▶ _What this task involves_
Report each line of the records where "Victoria" occurs.

Saved entries
--- --- ---

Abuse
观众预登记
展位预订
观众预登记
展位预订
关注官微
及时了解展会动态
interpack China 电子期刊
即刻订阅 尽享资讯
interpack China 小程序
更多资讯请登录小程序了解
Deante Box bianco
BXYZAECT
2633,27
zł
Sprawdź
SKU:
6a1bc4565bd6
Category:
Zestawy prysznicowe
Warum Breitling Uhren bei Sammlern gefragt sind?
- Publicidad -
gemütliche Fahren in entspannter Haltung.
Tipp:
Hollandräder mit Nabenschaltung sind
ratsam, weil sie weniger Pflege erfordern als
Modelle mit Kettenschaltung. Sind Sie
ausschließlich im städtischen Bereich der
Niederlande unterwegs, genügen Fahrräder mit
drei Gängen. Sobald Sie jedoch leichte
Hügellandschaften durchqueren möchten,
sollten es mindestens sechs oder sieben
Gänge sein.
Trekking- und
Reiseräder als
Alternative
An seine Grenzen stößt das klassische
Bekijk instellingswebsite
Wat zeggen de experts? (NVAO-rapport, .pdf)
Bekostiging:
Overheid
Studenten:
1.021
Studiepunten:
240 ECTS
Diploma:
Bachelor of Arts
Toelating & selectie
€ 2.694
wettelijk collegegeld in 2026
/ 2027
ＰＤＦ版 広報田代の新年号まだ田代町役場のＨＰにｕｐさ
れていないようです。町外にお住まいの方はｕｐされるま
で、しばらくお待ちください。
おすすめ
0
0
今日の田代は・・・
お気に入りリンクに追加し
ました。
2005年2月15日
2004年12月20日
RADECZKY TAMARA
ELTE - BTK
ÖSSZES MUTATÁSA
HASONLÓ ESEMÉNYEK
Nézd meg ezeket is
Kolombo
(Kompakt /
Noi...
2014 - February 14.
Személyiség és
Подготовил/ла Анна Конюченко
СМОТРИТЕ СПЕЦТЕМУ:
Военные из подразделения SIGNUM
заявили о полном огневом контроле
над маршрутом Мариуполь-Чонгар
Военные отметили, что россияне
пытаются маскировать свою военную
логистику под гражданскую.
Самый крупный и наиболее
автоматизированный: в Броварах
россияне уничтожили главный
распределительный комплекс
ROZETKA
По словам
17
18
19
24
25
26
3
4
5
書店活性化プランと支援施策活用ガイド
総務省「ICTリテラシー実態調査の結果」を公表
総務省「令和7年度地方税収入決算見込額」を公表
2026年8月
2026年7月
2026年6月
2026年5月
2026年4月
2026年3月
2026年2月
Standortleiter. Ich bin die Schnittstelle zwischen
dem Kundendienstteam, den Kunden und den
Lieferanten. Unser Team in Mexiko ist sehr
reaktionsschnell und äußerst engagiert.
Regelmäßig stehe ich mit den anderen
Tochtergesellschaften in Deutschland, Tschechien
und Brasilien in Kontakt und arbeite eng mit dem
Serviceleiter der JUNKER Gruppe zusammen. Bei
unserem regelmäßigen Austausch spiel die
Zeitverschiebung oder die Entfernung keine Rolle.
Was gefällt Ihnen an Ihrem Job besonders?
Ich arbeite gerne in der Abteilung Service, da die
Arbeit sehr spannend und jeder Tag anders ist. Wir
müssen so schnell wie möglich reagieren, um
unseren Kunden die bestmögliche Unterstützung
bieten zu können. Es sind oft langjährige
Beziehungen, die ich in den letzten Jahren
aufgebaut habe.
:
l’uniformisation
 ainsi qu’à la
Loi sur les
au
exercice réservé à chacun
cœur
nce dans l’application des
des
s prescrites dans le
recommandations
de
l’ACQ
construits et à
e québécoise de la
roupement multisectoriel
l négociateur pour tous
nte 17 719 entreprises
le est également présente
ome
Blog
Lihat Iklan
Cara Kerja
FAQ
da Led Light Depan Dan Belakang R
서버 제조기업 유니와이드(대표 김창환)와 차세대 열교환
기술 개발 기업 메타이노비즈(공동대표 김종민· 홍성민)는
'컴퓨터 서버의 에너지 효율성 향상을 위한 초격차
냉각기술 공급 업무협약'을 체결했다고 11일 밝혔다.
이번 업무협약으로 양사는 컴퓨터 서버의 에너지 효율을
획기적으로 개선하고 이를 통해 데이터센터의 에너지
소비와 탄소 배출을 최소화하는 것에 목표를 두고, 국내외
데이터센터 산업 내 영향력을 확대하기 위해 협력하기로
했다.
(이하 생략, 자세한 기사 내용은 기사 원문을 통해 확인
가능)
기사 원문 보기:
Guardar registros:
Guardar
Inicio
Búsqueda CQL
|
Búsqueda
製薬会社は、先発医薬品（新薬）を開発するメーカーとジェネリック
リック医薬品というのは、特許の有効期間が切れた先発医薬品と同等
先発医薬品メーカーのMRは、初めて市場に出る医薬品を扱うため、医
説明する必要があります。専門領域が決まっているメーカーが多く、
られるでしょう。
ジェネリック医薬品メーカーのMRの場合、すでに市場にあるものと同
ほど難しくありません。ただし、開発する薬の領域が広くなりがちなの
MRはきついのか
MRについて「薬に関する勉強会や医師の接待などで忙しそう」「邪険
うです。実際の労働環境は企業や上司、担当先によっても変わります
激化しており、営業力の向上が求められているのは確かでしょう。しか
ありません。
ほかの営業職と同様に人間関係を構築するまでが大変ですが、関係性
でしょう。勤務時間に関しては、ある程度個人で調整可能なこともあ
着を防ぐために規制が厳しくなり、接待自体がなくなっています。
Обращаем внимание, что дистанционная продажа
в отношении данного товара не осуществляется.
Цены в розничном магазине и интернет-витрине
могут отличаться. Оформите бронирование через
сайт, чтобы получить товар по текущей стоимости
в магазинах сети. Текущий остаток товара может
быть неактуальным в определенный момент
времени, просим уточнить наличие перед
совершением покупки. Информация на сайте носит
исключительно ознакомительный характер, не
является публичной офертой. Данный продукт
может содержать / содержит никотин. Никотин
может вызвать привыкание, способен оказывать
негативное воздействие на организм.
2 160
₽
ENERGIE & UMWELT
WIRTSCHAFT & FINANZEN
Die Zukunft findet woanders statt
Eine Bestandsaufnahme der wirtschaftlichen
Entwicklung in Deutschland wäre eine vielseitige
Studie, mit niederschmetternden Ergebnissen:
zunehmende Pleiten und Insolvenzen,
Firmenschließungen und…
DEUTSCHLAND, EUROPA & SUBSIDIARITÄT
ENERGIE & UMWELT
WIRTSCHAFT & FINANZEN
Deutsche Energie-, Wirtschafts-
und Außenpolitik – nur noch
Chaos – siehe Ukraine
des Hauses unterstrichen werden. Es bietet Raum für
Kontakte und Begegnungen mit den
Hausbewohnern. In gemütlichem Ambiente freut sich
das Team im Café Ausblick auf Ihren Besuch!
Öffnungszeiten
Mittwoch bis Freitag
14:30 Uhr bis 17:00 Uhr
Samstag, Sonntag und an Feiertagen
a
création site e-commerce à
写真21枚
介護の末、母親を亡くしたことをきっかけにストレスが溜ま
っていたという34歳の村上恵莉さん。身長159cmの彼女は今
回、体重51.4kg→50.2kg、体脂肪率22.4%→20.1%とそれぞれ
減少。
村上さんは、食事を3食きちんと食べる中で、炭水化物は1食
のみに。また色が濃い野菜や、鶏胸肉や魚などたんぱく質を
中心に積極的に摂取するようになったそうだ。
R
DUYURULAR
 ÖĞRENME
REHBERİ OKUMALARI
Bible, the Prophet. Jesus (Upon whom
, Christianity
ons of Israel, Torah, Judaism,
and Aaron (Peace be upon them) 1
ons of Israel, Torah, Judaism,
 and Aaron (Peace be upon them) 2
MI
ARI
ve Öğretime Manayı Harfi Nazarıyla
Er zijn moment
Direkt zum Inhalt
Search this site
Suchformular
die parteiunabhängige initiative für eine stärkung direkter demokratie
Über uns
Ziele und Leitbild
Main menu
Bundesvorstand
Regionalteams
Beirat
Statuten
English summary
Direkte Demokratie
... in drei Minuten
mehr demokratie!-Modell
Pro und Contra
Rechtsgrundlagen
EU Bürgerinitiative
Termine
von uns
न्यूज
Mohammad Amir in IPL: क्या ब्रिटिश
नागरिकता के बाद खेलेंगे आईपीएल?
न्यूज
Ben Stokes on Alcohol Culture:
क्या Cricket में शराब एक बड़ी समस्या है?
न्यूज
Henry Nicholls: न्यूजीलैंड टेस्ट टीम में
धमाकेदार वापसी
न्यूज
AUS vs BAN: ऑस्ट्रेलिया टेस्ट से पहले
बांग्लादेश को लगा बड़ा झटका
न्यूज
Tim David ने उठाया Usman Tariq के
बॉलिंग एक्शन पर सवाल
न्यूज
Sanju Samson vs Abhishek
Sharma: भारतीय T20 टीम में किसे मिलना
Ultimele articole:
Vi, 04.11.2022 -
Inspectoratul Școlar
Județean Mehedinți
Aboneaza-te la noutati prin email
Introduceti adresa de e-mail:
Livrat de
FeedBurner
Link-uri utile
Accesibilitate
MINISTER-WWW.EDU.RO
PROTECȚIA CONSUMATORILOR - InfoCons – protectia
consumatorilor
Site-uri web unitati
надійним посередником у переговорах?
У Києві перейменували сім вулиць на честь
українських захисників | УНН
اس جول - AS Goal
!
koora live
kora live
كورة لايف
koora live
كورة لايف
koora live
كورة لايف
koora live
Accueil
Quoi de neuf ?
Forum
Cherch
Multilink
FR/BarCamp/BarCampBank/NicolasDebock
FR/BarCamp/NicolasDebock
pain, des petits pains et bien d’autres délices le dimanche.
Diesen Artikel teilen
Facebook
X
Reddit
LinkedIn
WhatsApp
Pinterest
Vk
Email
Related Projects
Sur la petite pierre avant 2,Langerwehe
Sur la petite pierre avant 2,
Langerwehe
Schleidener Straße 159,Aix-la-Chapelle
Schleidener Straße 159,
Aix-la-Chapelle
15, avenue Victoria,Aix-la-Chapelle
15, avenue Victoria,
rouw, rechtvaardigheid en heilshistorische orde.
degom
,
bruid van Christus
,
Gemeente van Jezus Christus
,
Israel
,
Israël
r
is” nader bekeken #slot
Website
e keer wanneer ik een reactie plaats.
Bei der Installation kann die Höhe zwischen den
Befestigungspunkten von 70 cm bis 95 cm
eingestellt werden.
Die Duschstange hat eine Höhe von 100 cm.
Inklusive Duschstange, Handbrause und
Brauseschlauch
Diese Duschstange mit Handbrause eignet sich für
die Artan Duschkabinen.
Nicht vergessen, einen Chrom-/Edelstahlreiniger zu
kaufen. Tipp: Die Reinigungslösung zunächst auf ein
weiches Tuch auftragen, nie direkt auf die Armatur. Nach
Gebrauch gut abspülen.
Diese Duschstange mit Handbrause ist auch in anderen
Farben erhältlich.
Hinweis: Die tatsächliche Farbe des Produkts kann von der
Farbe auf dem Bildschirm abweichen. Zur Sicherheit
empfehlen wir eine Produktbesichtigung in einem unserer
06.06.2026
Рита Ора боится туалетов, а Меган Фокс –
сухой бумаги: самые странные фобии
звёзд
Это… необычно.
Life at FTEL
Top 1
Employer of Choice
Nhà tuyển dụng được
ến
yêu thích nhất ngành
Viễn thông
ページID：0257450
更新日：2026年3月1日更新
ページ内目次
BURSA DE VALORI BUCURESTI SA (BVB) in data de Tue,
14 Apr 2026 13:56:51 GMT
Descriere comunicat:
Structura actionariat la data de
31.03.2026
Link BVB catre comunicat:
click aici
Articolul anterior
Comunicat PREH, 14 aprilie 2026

--- --- ---

▶ _Answer space_
15, avenue Victoria,Aix-la-Chapelle
15, avenue Victoria,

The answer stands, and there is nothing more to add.